O mais estranho é que ninguém pensa no próximo. Ninguém. E ninguém é excepção.
Será que estou a magoar, será que vale a pena falar, será que percebem o meu ponto, será que me consigo explicar, será que é bom, será que é mau, será que dura, será que acaba, será uma conversa longa, será uma chatice, será divertido...

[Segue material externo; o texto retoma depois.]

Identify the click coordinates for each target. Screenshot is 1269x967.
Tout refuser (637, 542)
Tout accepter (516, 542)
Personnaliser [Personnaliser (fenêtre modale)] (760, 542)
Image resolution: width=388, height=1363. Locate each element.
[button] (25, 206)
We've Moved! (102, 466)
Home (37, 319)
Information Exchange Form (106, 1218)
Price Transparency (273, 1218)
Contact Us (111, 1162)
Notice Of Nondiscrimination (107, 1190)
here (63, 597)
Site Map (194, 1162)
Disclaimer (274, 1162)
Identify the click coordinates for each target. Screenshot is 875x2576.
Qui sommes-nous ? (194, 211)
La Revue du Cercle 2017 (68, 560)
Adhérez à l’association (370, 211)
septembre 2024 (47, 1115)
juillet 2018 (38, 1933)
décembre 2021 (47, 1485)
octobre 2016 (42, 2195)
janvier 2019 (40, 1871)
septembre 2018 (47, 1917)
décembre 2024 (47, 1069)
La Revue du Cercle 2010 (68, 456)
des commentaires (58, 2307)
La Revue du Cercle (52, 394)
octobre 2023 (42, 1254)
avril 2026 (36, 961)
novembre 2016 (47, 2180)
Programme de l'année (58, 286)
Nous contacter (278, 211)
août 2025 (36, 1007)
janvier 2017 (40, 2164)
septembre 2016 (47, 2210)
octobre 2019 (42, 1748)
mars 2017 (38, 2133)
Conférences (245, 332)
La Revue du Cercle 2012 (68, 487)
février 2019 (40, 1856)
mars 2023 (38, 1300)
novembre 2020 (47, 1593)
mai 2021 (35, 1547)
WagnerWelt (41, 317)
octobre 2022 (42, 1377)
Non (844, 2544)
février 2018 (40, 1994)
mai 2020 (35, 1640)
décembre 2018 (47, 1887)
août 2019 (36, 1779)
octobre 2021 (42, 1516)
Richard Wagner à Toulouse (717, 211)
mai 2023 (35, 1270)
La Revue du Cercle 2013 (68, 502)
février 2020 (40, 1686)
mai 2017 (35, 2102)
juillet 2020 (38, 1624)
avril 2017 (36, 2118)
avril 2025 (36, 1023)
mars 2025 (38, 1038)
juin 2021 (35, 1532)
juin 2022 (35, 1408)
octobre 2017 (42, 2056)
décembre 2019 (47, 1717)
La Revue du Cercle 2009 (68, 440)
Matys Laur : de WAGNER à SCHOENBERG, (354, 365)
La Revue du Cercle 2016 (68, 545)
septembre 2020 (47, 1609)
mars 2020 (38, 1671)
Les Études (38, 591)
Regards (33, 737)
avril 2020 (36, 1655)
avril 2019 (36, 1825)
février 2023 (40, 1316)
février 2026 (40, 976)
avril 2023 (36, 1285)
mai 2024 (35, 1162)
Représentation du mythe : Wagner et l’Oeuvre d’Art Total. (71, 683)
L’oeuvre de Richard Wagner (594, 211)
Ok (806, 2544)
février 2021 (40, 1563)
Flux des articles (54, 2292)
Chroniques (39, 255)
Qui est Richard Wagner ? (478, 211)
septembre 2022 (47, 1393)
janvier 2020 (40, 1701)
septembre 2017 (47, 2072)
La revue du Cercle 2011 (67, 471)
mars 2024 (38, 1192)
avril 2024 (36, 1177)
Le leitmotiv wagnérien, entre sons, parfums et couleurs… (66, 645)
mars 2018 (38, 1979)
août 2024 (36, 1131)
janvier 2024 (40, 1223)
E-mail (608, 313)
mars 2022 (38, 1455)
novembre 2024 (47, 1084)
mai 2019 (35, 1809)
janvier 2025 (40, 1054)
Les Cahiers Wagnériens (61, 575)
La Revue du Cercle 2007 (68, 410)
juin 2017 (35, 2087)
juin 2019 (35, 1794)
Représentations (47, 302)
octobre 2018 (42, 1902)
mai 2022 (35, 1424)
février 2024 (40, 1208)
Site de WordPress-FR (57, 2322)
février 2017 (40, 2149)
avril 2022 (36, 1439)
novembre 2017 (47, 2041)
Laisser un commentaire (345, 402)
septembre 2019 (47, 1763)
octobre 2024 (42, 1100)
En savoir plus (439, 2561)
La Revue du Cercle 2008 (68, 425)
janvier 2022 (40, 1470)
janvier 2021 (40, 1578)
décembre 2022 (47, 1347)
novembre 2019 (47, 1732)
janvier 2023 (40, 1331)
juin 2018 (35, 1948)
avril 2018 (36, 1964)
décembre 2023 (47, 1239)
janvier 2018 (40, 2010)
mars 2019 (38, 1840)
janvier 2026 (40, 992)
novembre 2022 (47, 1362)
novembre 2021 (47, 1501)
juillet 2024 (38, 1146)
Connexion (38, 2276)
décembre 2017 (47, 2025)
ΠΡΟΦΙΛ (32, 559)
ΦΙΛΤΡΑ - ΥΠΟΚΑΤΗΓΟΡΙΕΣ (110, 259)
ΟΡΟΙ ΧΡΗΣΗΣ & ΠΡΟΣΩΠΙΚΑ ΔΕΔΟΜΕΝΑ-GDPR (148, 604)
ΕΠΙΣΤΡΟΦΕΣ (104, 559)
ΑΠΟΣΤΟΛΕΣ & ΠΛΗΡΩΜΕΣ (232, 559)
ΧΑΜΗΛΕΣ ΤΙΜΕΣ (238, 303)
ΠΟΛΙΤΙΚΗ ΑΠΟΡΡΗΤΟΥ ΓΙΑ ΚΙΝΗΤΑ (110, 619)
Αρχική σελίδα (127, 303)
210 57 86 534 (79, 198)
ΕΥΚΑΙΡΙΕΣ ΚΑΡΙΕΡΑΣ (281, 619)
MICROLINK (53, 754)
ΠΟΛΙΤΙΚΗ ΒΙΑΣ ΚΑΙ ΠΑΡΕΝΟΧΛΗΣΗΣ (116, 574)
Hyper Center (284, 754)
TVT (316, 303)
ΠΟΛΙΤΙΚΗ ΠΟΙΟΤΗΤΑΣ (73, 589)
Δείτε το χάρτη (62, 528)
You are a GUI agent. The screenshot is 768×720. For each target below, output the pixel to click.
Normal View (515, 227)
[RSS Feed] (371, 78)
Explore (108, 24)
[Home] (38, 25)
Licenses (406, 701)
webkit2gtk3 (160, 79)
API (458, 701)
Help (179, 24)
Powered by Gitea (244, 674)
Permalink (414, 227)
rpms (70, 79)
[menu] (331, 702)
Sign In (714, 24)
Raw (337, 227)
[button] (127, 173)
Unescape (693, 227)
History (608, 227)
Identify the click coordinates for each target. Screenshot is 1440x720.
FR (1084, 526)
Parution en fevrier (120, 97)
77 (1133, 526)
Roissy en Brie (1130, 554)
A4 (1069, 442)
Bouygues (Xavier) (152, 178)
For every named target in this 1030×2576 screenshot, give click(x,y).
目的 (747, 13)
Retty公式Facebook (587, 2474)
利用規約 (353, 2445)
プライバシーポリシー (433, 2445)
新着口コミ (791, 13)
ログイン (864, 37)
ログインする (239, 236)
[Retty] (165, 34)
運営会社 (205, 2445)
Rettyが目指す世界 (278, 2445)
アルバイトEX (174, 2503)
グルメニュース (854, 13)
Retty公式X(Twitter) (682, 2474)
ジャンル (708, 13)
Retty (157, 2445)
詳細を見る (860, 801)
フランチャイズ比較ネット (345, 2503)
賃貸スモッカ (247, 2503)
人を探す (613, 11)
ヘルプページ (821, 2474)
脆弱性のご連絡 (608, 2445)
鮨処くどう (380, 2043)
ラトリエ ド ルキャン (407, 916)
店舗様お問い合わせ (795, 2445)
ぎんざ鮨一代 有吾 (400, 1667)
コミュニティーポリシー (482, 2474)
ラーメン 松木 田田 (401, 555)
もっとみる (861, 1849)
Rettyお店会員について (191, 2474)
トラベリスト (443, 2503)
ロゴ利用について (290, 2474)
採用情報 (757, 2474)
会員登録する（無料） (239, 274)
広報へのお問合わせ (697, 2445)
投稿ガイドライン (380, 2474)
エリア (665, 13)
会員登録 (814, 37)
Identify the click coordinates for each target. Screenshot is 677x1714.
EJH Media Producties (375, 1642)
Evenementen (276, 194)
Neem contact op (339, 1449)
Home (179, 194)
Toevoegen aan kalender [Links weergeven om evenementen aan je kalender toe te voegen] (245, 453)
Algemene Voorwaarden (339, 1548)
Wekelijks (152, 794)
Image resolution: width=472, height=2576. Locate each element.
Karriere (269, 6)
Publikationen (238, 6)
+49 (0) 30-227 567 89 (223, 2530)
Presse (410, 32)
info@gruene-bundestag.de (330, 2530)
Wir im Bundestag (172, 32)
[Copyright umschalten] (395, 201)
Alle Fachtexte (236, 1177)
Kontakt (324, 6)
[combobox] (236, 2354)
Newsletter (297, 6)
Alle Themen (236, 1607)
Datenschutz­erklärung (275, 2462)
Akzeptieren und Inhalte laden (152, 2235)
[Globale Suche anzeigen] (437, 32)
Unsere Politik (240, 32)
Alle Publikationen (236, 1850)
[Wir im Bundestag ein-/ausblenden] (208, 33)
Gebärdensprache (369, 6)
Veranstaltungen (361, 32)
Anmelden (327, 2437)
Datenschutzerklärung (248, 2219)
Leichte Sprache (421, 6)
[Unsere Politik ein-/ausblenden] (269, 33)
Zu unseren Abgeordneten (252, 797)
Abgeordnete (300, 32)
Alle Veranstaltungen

E ninguém tenta. Tudo porque nos ficamos pela nossa parte e não pela parte dos outros. Pensamos sempre que conseguimos prever o sentimento do outro, mas nunca conseguimos. E isso é conseguir ver que somos sempre egoístas. E o nosso egoísmo sufoca-nos. É infeliz a vida humana.

Apenas há uma coisa a dizer: somos zero. Somos menos que o que somos, muito menos. Vivemos em dualismos que de nada servem, vivemos entrelaçados com infelicidades que escolhemos para nós mesmos sem sequer percebemos, vivemos só por viver, e não sabemos viver a aproveitar aquilo que há para viver. Ou porque é cedo demais, ou porque é tarde demais, ou porque aquele vê, ou porque aquele pensa, ou porque seja que porcaria for. Somos reles e pequenos, as verdadeiras formigas no mundo. E nem a isso chegamos - faltar-nos-á a força sufocante.


Deixemos de ser o lixo que somos - mudemos e sejamos felizes. Connosco e com todos.
(Difícil?)



Mas este nem é o ponto. Tenho uma história a contar.




Parte I
Quantas vezes saí da sala e olhei para trás ou escutei atentamente, tentando ouvir um segundo par de pegadas acentuadas, ou leves ou pesadas, para tentar uma conexão falsa ou esperança desta?
Parte II
Não há erros eternos, como não há esperas eternas. A esperança é a última a morrer mas porra... Essa também morre. Quem não acredita experimente esperar que uma folha em branco se escreva sozinha, sem nada nem ninguém lhe tocar, e veremos o que significa a esperança.
Parte III
Serei assim tão cego? Ou simplesmente não quero ver? Afinal está tudo à minha frente, e o meu tempo já passou. Mas continuo. Porque não consigo pensar em mim. E continuo a entranhar uma dor que poderia estar a curar. E assim vou continuar. Tudo por não me ver a mim, não ver um espelho sempre à minha frente, e ver uma cortina, com uma sombra, que nada me consegue provar sobre eu ter os meus sentimentos. E lá no fundo eu arrisco-me todos os dias - e é pelo mesmo. Vi finalmente que é um erro. Mas vou continuar assim, até ter a certeza.
Parte IV
Caminhava preocupado com a hora, será que chego a tempo, será que não, o que vai acontecer?
A história é tão simples como dizer de partida que não cheguei a tempo.
Se me magoei? Sim.
Se me chateei comigo próprio? Sim.
Mas pensei nos outros.







moral da história: devemos atacar os outros, pensar em nós próprios, fechar-nos em mundos paralelos, estragar relações, evitar aproximações, escapar a contactos, sair do ser próprio... ou estamos fodidos. no bom português.